Work item: Scan the records for the line containing "and Planetary Sciences | Best"; extract it and all later lines, verbatim, through the end, and nothing before it.

____

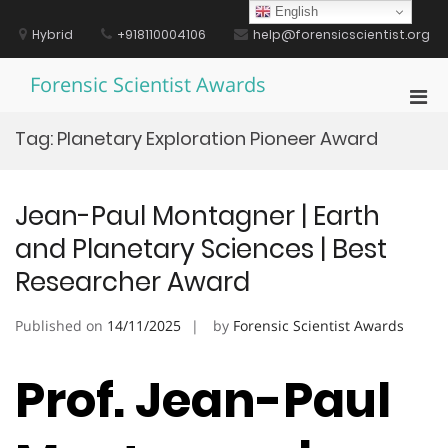
Skip
English
to
Hybrid
+918110004106
help@forensicscientist.org
content
Forensic Scientist Awards
Pri
Men
Tag:
Planetary Exploration Pioneer Award
for
Mobi
Jean-Paul Montagner | Earth
and Planetary Sciences | Best
Researcher Award
Published on
14/11/2025
by
Forensic Scientist Awards
Prof. Jean-Paul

____

Answer box:
and Planetary Sciences | Best
Researcher Award
Published on
14/11/2025
by
Forensic Scientist Awards
Prof. Jean-Paul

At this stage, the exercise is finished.